Hire a Babysitter When You Travel
Several years before I had a kid myself, I was chatting with a work friend with two young kids who had just gotten back from a week away. “How was your vacation?” I asked. “Not a vacation,” he corrected me. “A trip.” He sent me an article laying out this distinction, but the short of it is -- if you’ve got your kids in tow, you are not on vacation, you’re on a trip.
Traveling with a kid is oh-so-different than traveling without one, and there’s no way around it. It is different in good ways, it is different in bad ways, and it is a logistical decathlon. One of the logistics that it’s worth spending some time on is hiring a babysitter.
For us, traveling for a year, there was no question that we’d need to figure this element out. It’s one thing to be two working parents and to see your one to two weeks away all together as an opportunity for family time. It’s another thing to have all family time all the time and zero solo or couple time. Not okay.
The solo time we give to each other, trading off with WP for a few hours linked with a nap. That gives the other person time to get a haircut, visit a museum, or read in a cafe. But for time together, unless you count the couple hours between her bedtime and ours in the living room of our Airbnb, a third adult is required.
Even for those parents not traveling full-time, this magical third person is, I believe, a requirement for getting even a glimpse of vacation while on your trip. And while some people may bring grandparents along to try to orchestrate this, bringing along family means your mom/dad/in-laws are also on a trip, too, which may mean anything from added stress to simply the fact that they want to see some sights and go out to dinner, too.
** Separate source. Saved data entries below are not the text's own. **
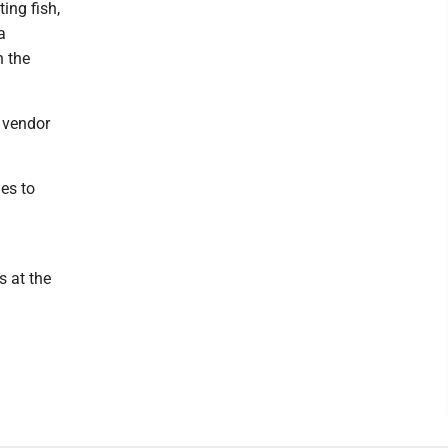
ing fish,
a
h the
d vendor
es to
s at the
And so, the babysitter enters the picture. But how to find one in a foreign country? I’ve found two reliable means:
1) Ask friends. When we head to a new location, I post on Facebook that I’m looking for a babysitter, and often this yields results. Particularly if you’re going to a major city tourist destination like London or Paris. Even in Marrakech, we got connected to a babysitter who is a friend’s wife’s cousin. I do have a particularly robust network, but one of the things I’m always struck by is my friends tagging in other friends to help. Chances are if you’re going to a relatively mainstream destination, you’ve got a friend of a friend who’s been there or lives there and may have connections.
2) Use a service. There are services that vet their sitters and allow you to pick parameters for matches in lots of the major European cities. We had an excellent experience with a couple of these, and a couple of the sitters we hired through a friend’s introduction, that person had found through a service. If you just run a search for babysitting service in your destination, you can read the “about” section and see if they vet. You may have to pay a small fee, but I found babysitting to be way cheaper in other countries than it was in SF, so I was happy to oblige.
Another option that we haven’t used: ask your hotel. If you’re staying in a hotel, many can arrange babysitting services. I’ll admit to not having done this even the rare times when we do stay in a hotel mostly because I am flummoxed by the logistics. Does the babysitter sit in a dark room while the baby sleeps? Or will she put her down and then hide in the crevice between the bed and wall like I do so WP thinks she’s alone and has to fall asleep on her own? If you do go this route, clue me in. We barely stay in hotels at this point anyway.
It can be kind of nerve-wracking leaving your child in the care of a stranger in a foreign country – perhaps even one where you aren’t fluent in the language. But I always think of it this way: if there were an emergency with WP, I would have close to no idea the norms, logistics, and protocol of how to navigate the situation, whereas this local person watching her would likely have no trouble understanding what to do. In fact, if something were to go sideways in Marrakech with WP, the first person I’d call would be our housekeeper, who babysits for us and at local luxury hotels regularly.
Part of traveling (really traveling, not chilling in a resort somewhere) is being off-kilter a little bit, and out of your comfort zone. You have to rely on the kindness and compassion of strangers now and again, even (perhaps especially) those you’re paying for a service.
And in this case, if you don’t, you’ll never get that little taste of vacation via a calm afternoon at a museum or a romantic evening at a restaurant with your partner. You may be on a trip, but that doesn’t mean you can’t sneak a little vacation in there, too.